In this topic, you study Alternator or Synchronous Generator Construction.
Almost all alternators are constructed with a stationary armature and rotating poles, except some of the smaller low voltage alternators in which the armature rotates within the stationary field structure. Therefore, let us see the general constructional features of only such alternators in brief. The revolving field type practical three-phase alternator has the following main parts:
Stator
The stationary armature is normally called stator (stationary member). It consists of the iron core and the armature winding. (Fig. 1).

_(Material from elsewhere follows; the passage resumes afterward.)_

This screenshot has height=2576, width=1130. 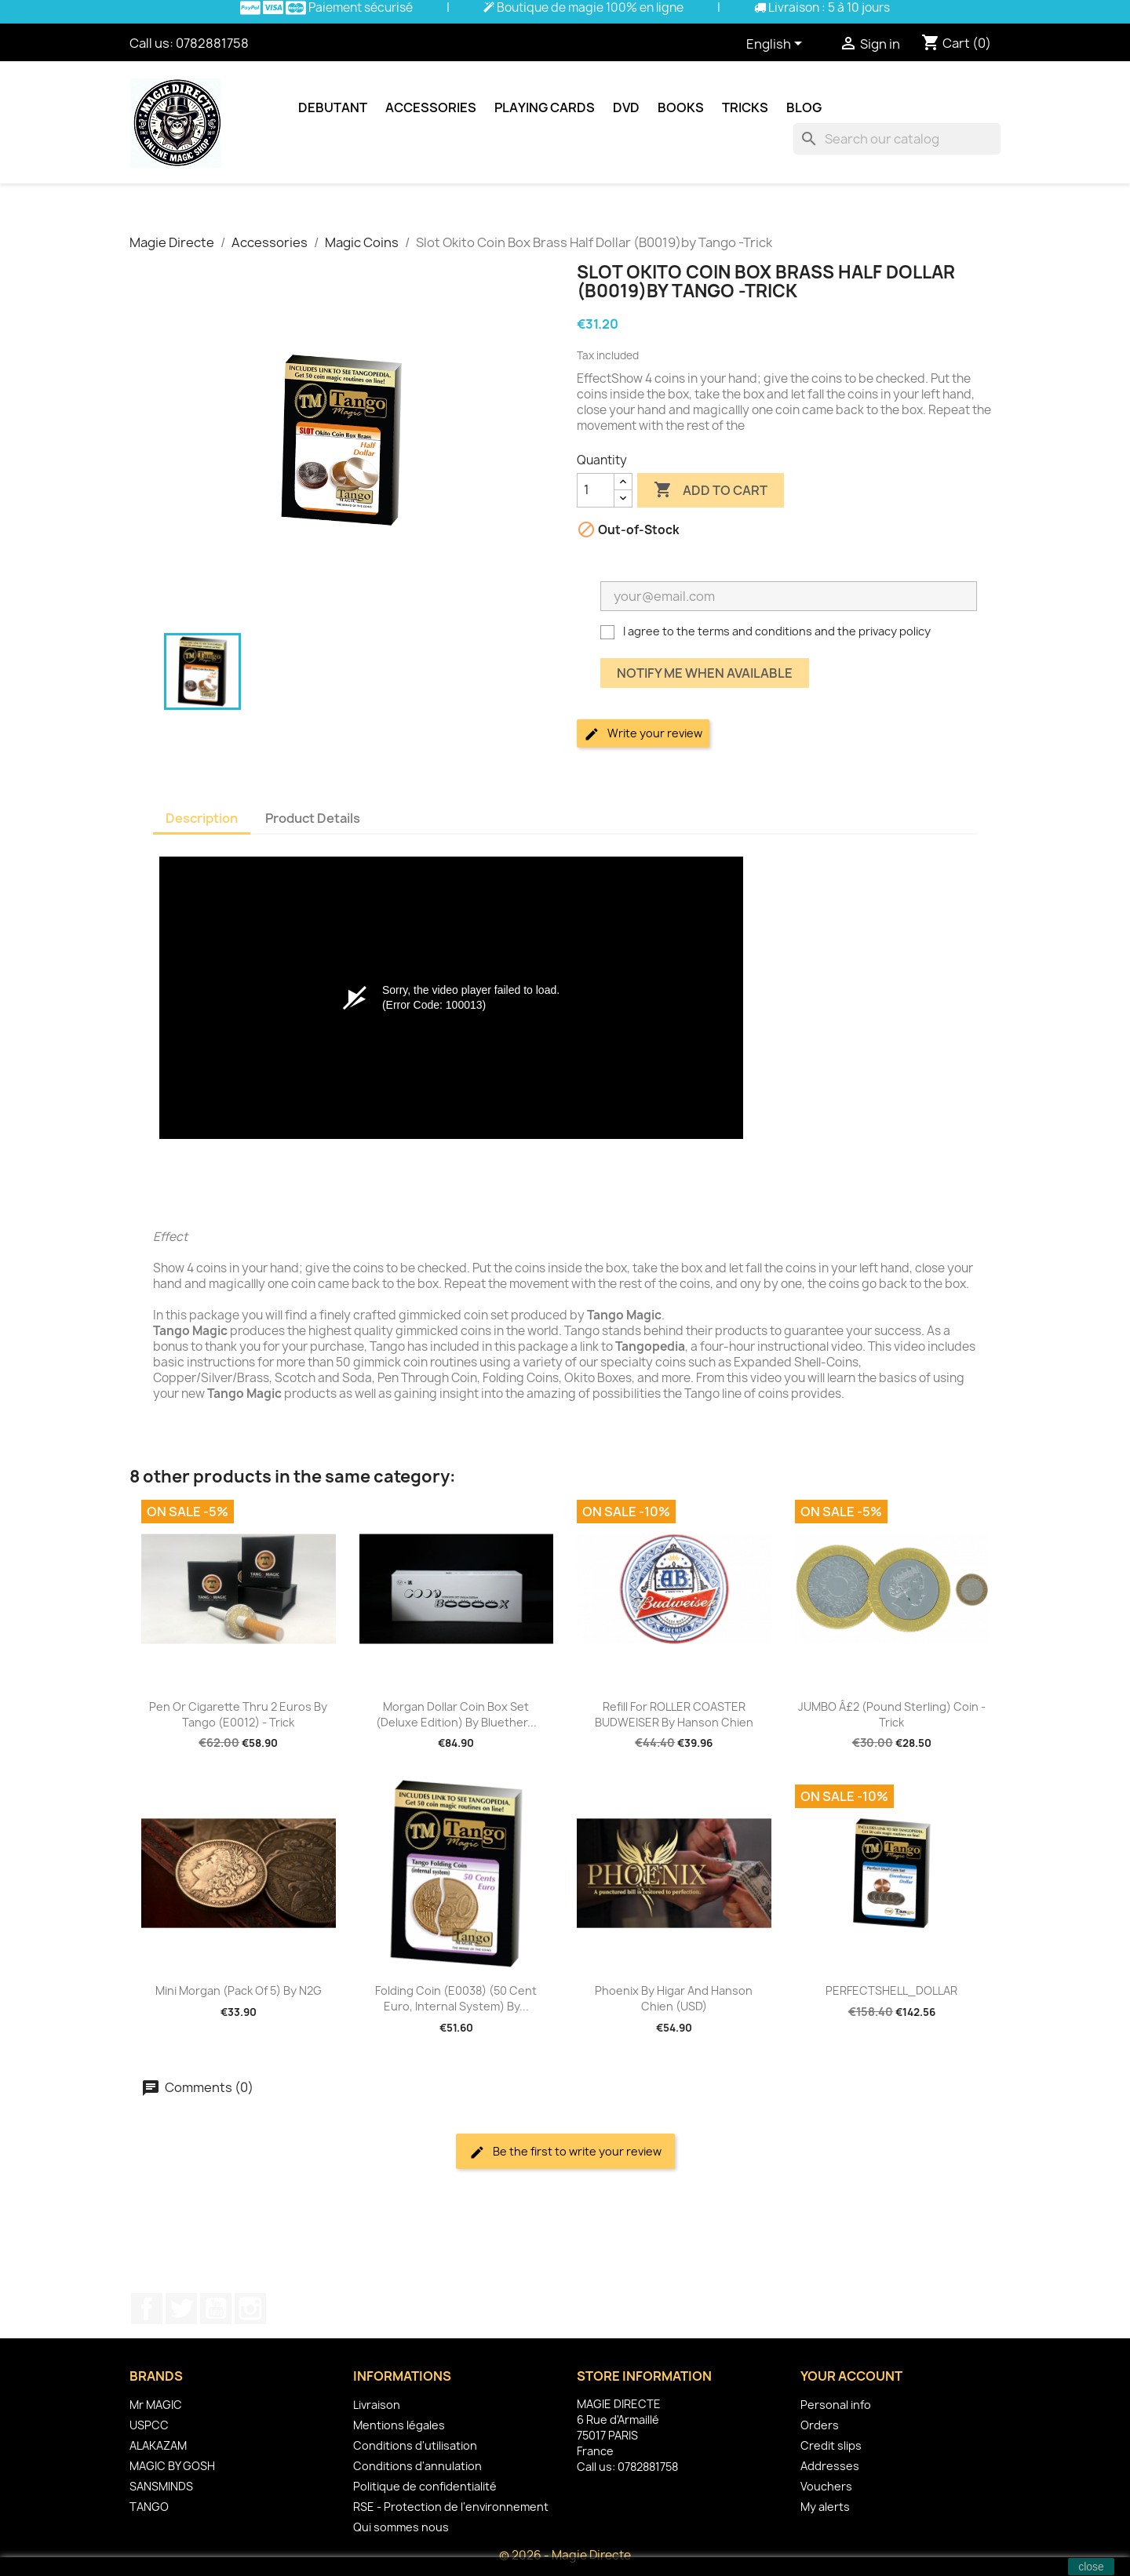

Fig. 1: Portion of an alternator stator
The magnetic core of the Stator is built-up of special steel stampings insulated from each other with paper, varnish or oxide coating. These laminations are in the form of complete rings for smaller machines and in segments for larger machines. The laminated construction of the cote minimizes the iron loss occurring in it (as the stator core is continuously cut by the rotor field). The built-up core is housed in a frame which is usually fabricated from steel plates. The frame carries no flux and serves merely as a mechanical support. Both radial and axial air ducts are provided in the core for ventilation purposes. For axial ducts, the series of holes are provided through the stampings. On the other hand, radial air ducts are provided by placing spacers between the stacks of the laminations. The slots (open, semi-closed or fully closed type) cut around the inner surface of the core hold the conductors of the armature winding. These conductors are well insulated from each other and from the core.
Rotor
The rotating field system of the alternator is normally known as rotor (rotating member). There are two types of rotor:
Salient Pole Rotor
In this type of rotor, all the poles project out from the surface of the rotor. Hence, it is termed as projected or salient pole type rotor. This type of rotor is suitable only for low speed machines, particularly those driven by hydraulic turbines. The alternators with salient pole type rotors have large diameters (to accommodate the large number of poles on the rotor) and short axial lengths. The poles built up of thick steel stampings riveted together are either bolted or dovetailed to the rotor spider as shown in Fig. 2. The pole face is suitably shaped so as to obtain increasing radial air-gap length from the pole centre to pole tips. This makes the flux distribution over the armature approximately a sine wave and thereby helps to generate sinusoidal waveform of e.m.f. The overhang of the pole-shoes provides mechanical support for the field coils which are often wound using rectangular copper strip. The pole-shoes are slotted for housing copper bars of a damper winding (also called an amortisseur winding). These bars are short-circuited at both ends by heavy copper rings similar to squirrel-cage winding of an induction motor. The damper winding is necessary for preventing momentary speed fluctuations (which may be caused by sudden or periodic variation in the load, in the impressed voltage or in the excitation) called hunting. So long as the rotor rotates at synchronous speed, there is no relative motion between the rotating field of the armature and the conductors of the damper winding, and the damper winding has no effect on the operation of the machine. But as soon as the speed of the rotor departs from the synchronous speed, there is relative motion between the rotating field and the damper winding and currents are induced in the damper winding conductors. In accordance with Lenz’s law, these currents are in such a direction that they tend to pull the rotor back into synchronism and thus the hunting is prevented. As projected poles produce fan action, cooling is more effective in the alternators with salient pole type rotors.
Fig. 2: Salient Pole
Non-Salient or Cylindrical Rotor
The rotors of the high speed alternators driven by steam turbines (turbo-alternators) are of this type. The cylindrical rotor is a solid steel forging with a small diameter to keep the peripheral speed within limits and consequently has large axial length. The field winding is firmly embedded in the slots cut on the outer surface of the rotor. These slots are covered at the top with steel, manganese or phosphor bronze wedges to hold the conductors in position. The winding is arranged to form two or four distinct field poles. The unslotted portion of the rotor forms pole faces as shown in Fig. 3. The main advantage of cylindrical construction is mechanical robustness. Only with this type of construction can the rotor withstand the terrific centrifugal force developed at high speeds without flying apart. Solid field poles themselves act as efficient dampers. Hence separate damper winding is not generally necessary. With cylindrical construction, due to distribution of field winding in several slots, the flux distribution around the periphery of the armature (i.e. in the air gap) is nearly a sine wave. Consequently, a better e.m.f. waveform is obtained. Better balance, quiet operation and less windage loss are some other advantages of the cylindrical construction of the rotor. Ventilating holes are provided below each slot for cooling purposes. For proper cooling, forced air cooling or hydrogen cooling is invariably employed for large machines using this type of construction.
Fig. 3: Smooth cylindrical rotor
Exciter
Regardless of the type of rotor used, its winding is separately excited, usually by a small dc generator called an exciter. The exciter generally mounted on the same shaft supplies direct current for the field magnets at low voltage of the order of 110 to 250 V through the slip-rings. Modern trend, however, is to use static exciters for providing the necessary excitation for the field winding.